I was under the impression 35 was the total damage, not base, which brings the wooden greatbow to an actual damage of 49, assuming the player is using the top-craftable metal broadhead arrows. (Not sure how that converts to 80+ in practice, but it’s likely a damage bonus from a good-hit, a byproduct of only using it at a couple of tiles range.) Above what it should be for a 210lb-ish bow, but not hugely. Seems too much damage is attached to arrows themselves, but that’s not a surprise to me.
Making a 210lb longbow wouldn’t be overly difficult if you can already make a longbow, since a good portion were around 140lb for military usage, and some even reached or exceeded 215lb.
Which isn’t to say making a longbow is overly easy.
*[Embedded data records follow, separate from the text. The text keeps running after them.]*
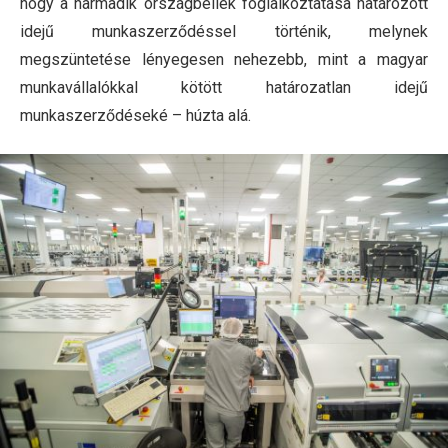
hogy a harmadik országbeliek foglalkoztatása határozott
idejű munkaszerződéssel történik, melynek
megszüntetése lényegesen nehezebb, mint a magyar
munkavállalókkal kötött határozatlan idejű
munkaszerződéseké – húzta alá.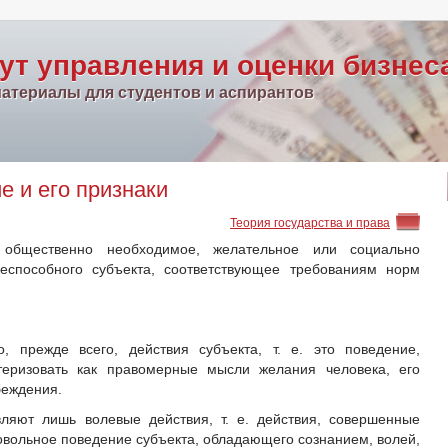
ут управления и оценки бизнес
атериалы для студентов и аспирантов
 и его признаки
Теория государства и права
общественно необходимое, желательное или социально
ееспособного субъекта, соответствующее требованиям норм
, прежде всего, действия субъекта, т. е. это поведение,
теризовать как правомерные мысли желания человека, его
беждения.
ляют лишь волевые действия, т. е. действия, совершенные
овольное поведение субъекта, обладающего сознанием, волей,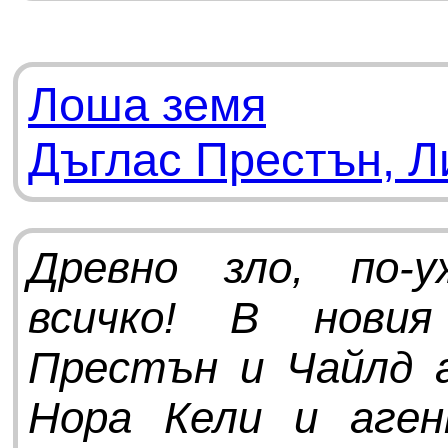
Лоша земя
Дъглас Престън, Л
Древно зло, по-
всичко! В нови
Престън и Чайлд 
Нора Кели и аге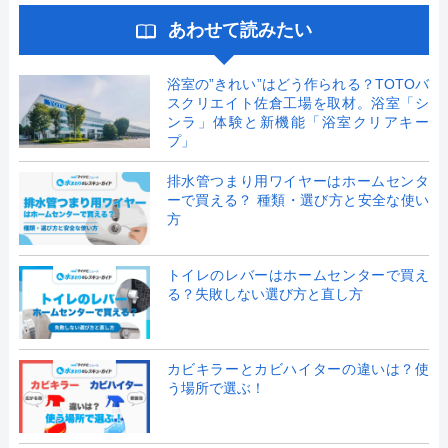
あわせて読みたい
浴室の”きれい”はどう作られる？TOTOバ
スクリエイト佐倉工場を取材。浴室「シ
ンラ」体験と新機能「浴室クリアキー
プ」
排水管つまり用ワイヤーはホームセンタ
ーで買える？ 種類・選び方と安全な使い
方
トイレのレバーはホームセンターで買え
る？失敗しない選び方と直し方
カビキラーとカビハイターの違いは？使
う場所で選ぶ！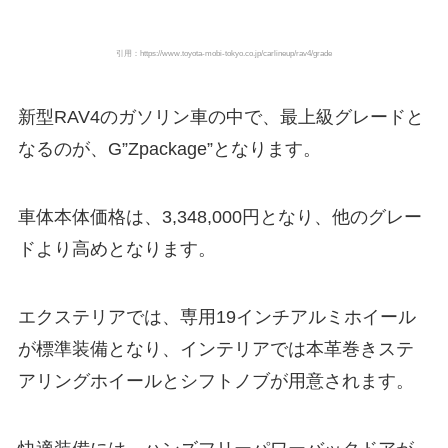
引用：https://www.toyota-mobi-tokyo.co.jp/carlineup/rav4/grade
新型RAV4のガソリン車の中で、最上級グレードと
なるのが、G”Zpackage”となります。
車体本体価格は、
3,348,000
円となり、他のグレー
ドより高めとなります。
エクステリアでは、専用19インチアルミホイール
が標準装備となり、インテリアでは本革巻きステ
アリングホイールとシフトノブが用意されます。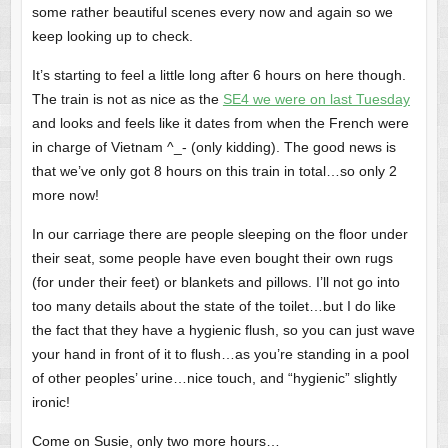
some rather beautiful scenes every now and again so we
keep looking up to check.
It’s starting to feel a little long after 6 hours on here though.
The train is not as nice as the
SE4 we were on last Tuesday
and looks and feels like it dates from when the French were
in charge of Vietnam ^_- (only kidding). The good news is
that we’ve only got 8 hours on this train in total…so only 2
more now!
In our carriage there are people sleeping on the floor under
their seat, some people have even bought their own rugs
(for under their feet) or blankets and pillows. I’ll not go into
too many details about the state of the toilet…but I do like
the fact that they have a hygienic flush, so you can just wave
your hand in front of it to flush…as you’re standing in a pool
of other peoples’ urine…nice touch, and “hygienic” slightly
ironic!
Come on Susie, only two more hours…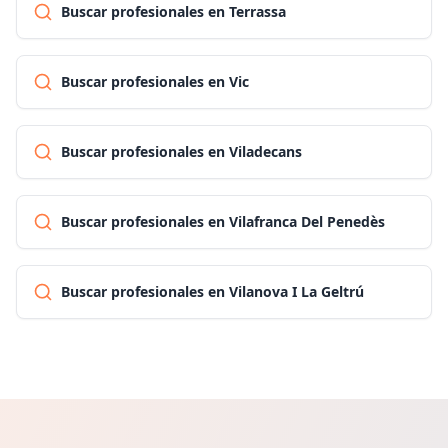
Buscar profesionales en Terrassa
Buscar profesionales en Vic
Buscar profesionales en Viladecans
Buscar profesionales en Vilafranca Del Penedès
Buscar profesionales en Vilanova I La Geltrú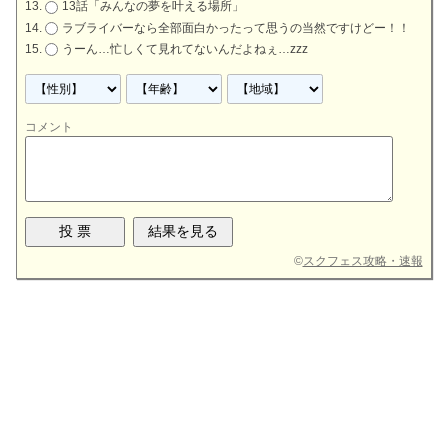
13話「みんなの夢を叶える場所」
ラブライバーなら全部面白かったって思うの当然ですけどー！！
うーん…忙しくて見れてないんだよねぇ…zzz
コメント
©
スクフェス攻略・速報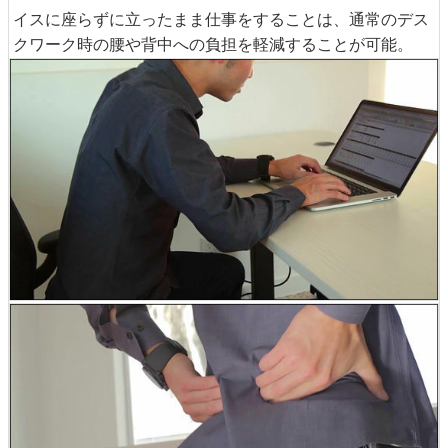
イスに座らずに立ったまま仕事をすることは、通常のデス
クワーク時の腰や背中への負担を軽減することが可能。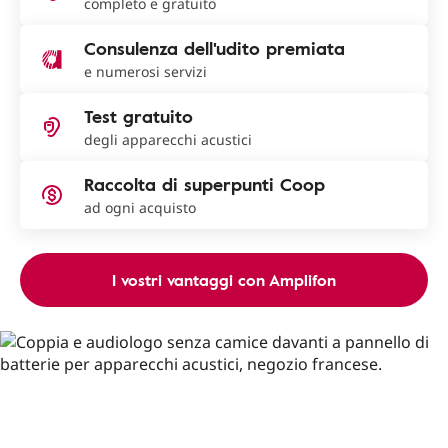
completo e gratuito
Consulenza dell'udito premiata
e numerosi servizi
Test gratuito
degli apparecchi acustici
Raccolta di superpunti Coop
ad ogni acquisto
I vostri vantaggi con Amplifon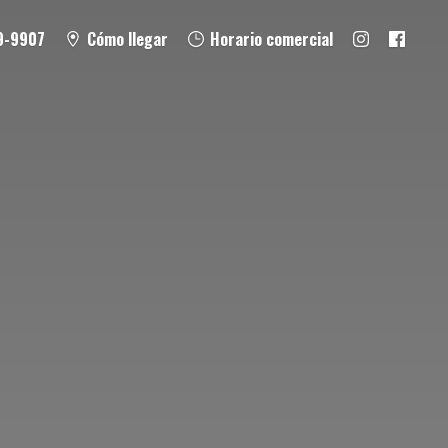
9-9907
Cómo llegar
Horario comercial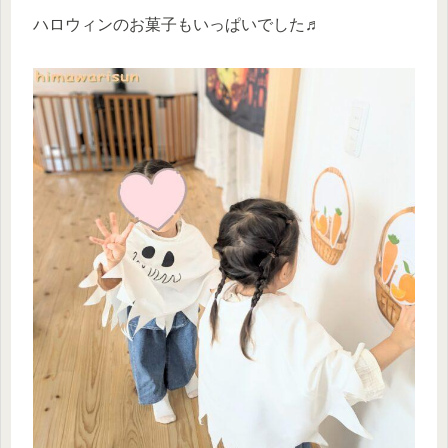
ハロウィンのお菓子もいっぱいでした♬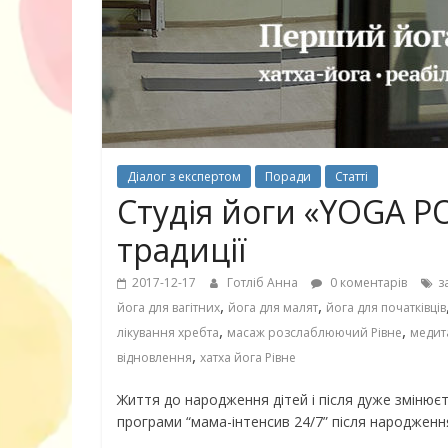
30 найкрасив
маму
Діалог з експертом
Поради
Статті
Студія йоги «YOGA P
традиції
2017-12-17
Готліб Анна
0 коментарів
з
,
,
йога для вагітних
йога для малят
йога для початківців
,
,
лікування хребта
масаж розслаблюючий Рівне
медита
,
відновлення
хатха йога Рівне
Життя до народження дітей і після дуже змінюєть
програми “мама-інтенсив 24/7” після народженн
10 ігор з усьо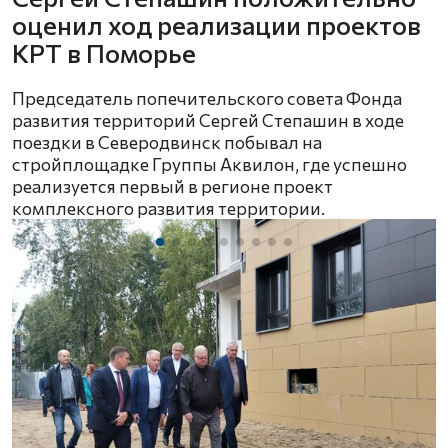
оценил ход реализации проектов
КРТ в Поморье
Председатель попечительского совета Фонда
развития территорий Сергей Степашин в ходе
поездки в Северодвинск побывал на
стройплощадке Группы Аквилон, где успешно
реализуется первый в регионе проект
комплексного развития территории.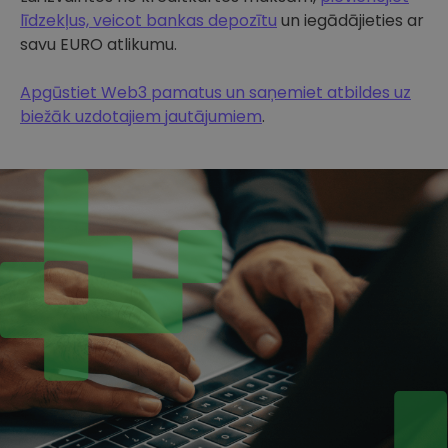
līdzekļus, veicot bankas depozītu
un iegādājieties ar
savu EURO atlikumu.
Apgūstiet Web3 pamatus un saņemiet atbildes uz
biežāk uzdotajiem jautājumiem
.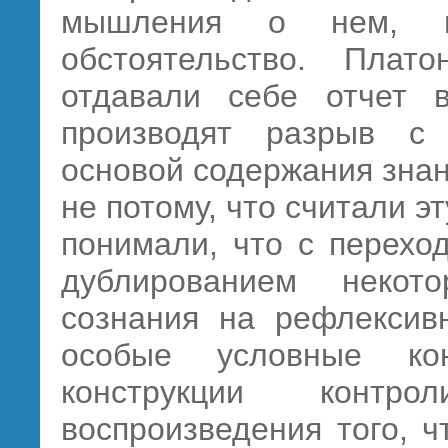
мышления о нем, п
обстоятельство. Пла
отдавали себе отчет 
производят разрыв с 
основой содержания знан
не потому, что считали 
понимали, что с перехо
дублированием некото
сознания на рефлексивн
особые условные ко
конструкции контро
воспроизведения того, 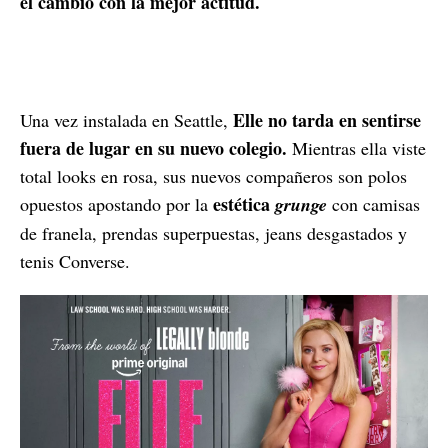
el cambio con la mejor actitud.
Elle no tarda en sentirse
Una vez instalada en Seattle,
fuera de lugar en su nuevo colegio.
Mientras ella viste
total looks en rosa, sus nuevos compañeros son polos
estética
opuestos apostando por la
grunge
con camisas
de franela, prendas superpuestas, jeans desgastados y
tenis Converse.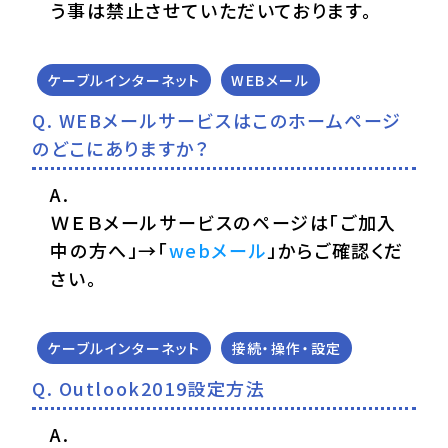
う事は禁止させていただいております。
ケーブルインターネット
WEBメール
WEBメールサービスはこのホームページ
のどこにありますか？
ＷＥＢメールサービスのページは「ご加入
中の方へ」→「
webメール
」からご確認くだ
さい。
ケーブルインターネット
接続・操作・設定
Outlook2019設定方法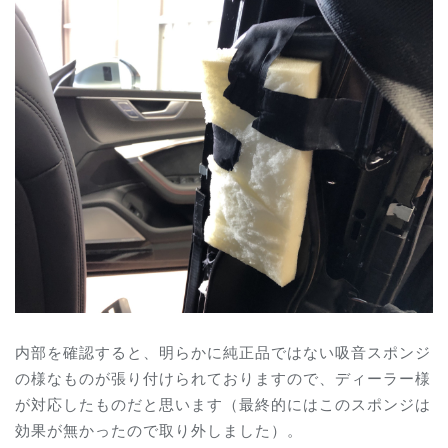
内部を確認すると、明らかに純正品ではない吸音スポンジ
の様なものが張り付けられておりますので、ディーラー様
が対応したものだと思います（最終的にはこのスポンジは
効果が無かったので取り外しました）。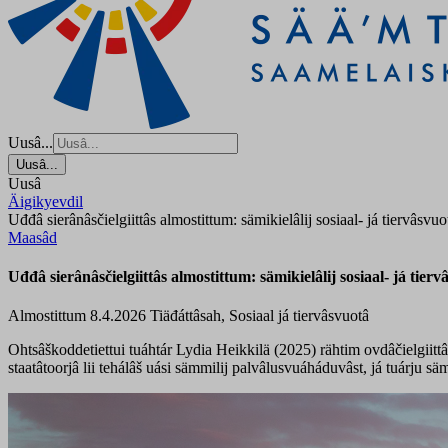
Uusâ...
Uusâ...
Uusâ
Äigikyevdil
Uđđâ sierânâsčielgiittâs almostittum: sämikielâlij sosiaal- já tiervâsvuo
Maasâd
Uđđâ sierânâsčielgiittâs almostittum: sämikielâlij sosiaal- já tier
Almostittum 8.4.2026
Tiäđáttâsah, Sosiaal já tiervâsvuotâ
Ohtsâškoddetiettui tuáhtár Lydia Heikkilä (2025) rähtim ovdâčielgiittâs
staatâtoorjâ lii tehálâš uási sämmilij palvâlusvuáháduvâst, já tuárju 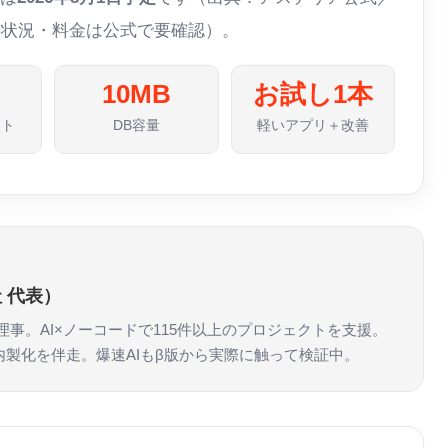
提供状況・料金は公式で要確認）。
10MB
お試し1本
ット
DB容量
軽いアプリ＋改善
 代表）
n協会 理事。AI×ノーコードで115件以上のプロジェクトを支援。
・内製化を伴走。爆速AIもβ版から実際に触って検証中。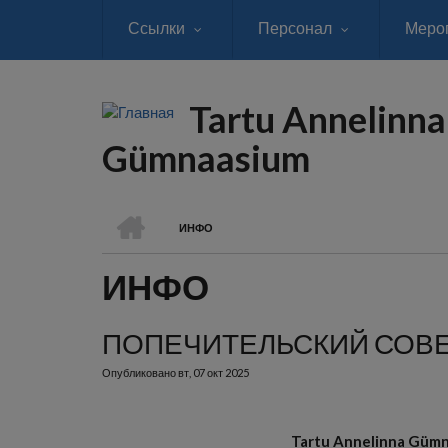
Перейти
Ссылки
Персонал
Меро
к
основному
содержанию
Tartu Annelinna
Gümnaasium
ГЛАВНАЯ
ИНФО
СТРОКА
ИНФО
НАВИГАЦИИ
ПОПЕЧИТЕЛЬСКИЙ СОВ
Опубликовано
вт, 07 окт 2025
Tartu Annelinna Gümn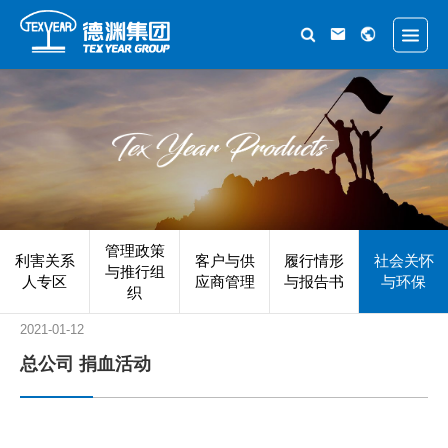
管理政策
利害关系
客户与供
履行情形
社会关怀
与推行组
人专区
应商管理
与报告书
与环保
织
2021-01-12
总公司 捐血活动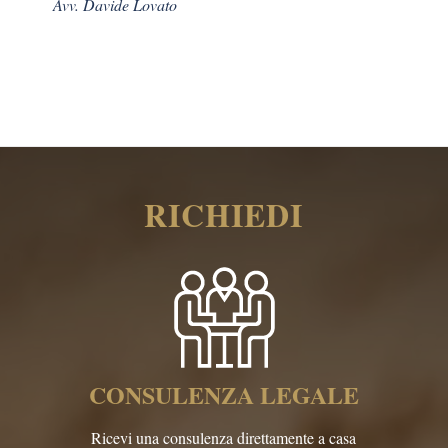
Avv. Davide Lovato
RICHIEDI
CONSULENZA LEGALE
Ricevi una consulenza direttamente a casa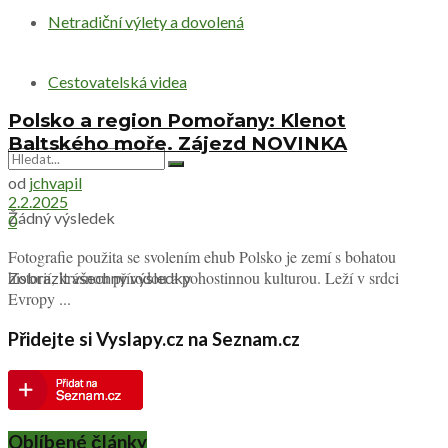
Netradiční výlety a dovolená
Cestovatelská videa
Polsko a region Pomořany: Klenot
Baltského moře. Zájezd NOVINKA
od
jchvapil
2.2.2025
Žádný výsledek
0
Fotografie použita se svolením ehub Polsko je zemí s bohatou
historií, krásnou přírodou a pohostinnou kulturou. Leží v srdci
Zobrazit všechny výsledky
Evropy ...
Přidejte si Vyslapy.cz na Seznam.cz
Oblíbené články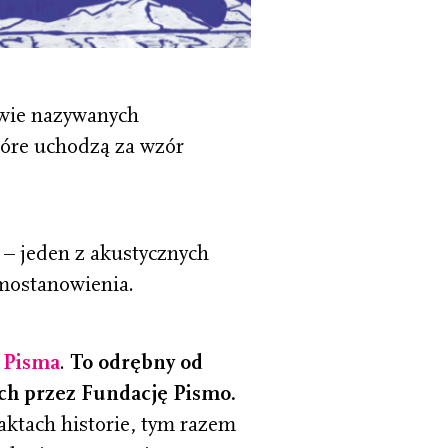
iwie nazywanych
tóre uchodzą za wzór
 – jeden z akustycznych
amostanowienia.
i Pisma
.
To odrębny od
ch przez Fundację Pismo.
aktach historie, tym razem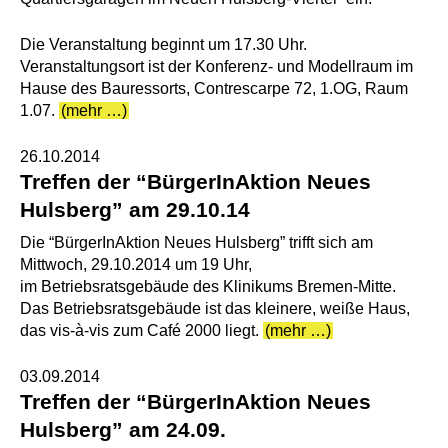
Die Veranstaltung beginnt um 17.30 Uhr.
Veranstaltungsort ist der Konferenz- und Modellraum im
Hause des Bauressorts, Contrescarpe 72, 1.OG, Raum
1.07.
(mehr …)
26.10.2014
Treffen der “BürgerInAktion Neues
Hulsberg” am 29.10.14
Die “BürgerInAktion Neues Hulsberg” trifft sich am
Mittwoch, 29.10.2014 um 19 Uhr,
im Betriebsratsgebäude des Klinikums Bremen-Mitte.
Das Betriebsratsgebäude ist das kleinere, weiße Haus,
das vis-à-vis zum Café 2000 liegt.
(mehr …)
03.09.2014
Treffen der “BürgerInAktion Neues
Hulsberg” am 24.09.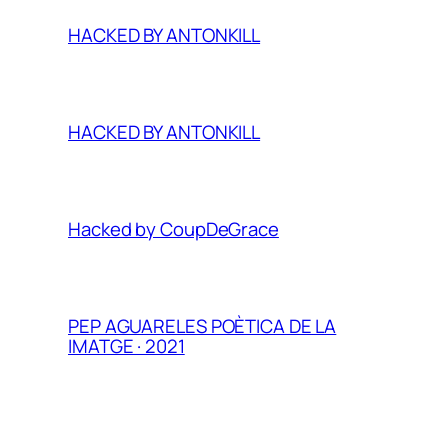
HACKED BY ANTONKILL
HACKED BY ANTONKILL
Hacked by CoupDeGrace
PEP AGUARELES POÈTICA DE LA
IMATGE · 2021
As far as construction, the current recipe for the longbow/greatbow is laughably easy and I already have plans to fix that.
As for comparisons to starting with 18 strength/melee damage scaling, it seems these are issues with the game itself and not the greatbows.
A measly +0.5 damage per point of strength seems far too low, but you could argue that most weapons are designed around a particular strength bracket and exceeding that in their use would break them, especially things like the wooden spear. Greathammers and Greatswords for 18-strength characters could be a lot of fun.
Starting with superhuman strength (by the design doc, with 14 being “a realistic world class human”) with no traits, mutations, or real consequences is exceptionally weird. Having pitiful dexterity and perception having no drawbacks seems either exaggerated or unbalanced in and of itself.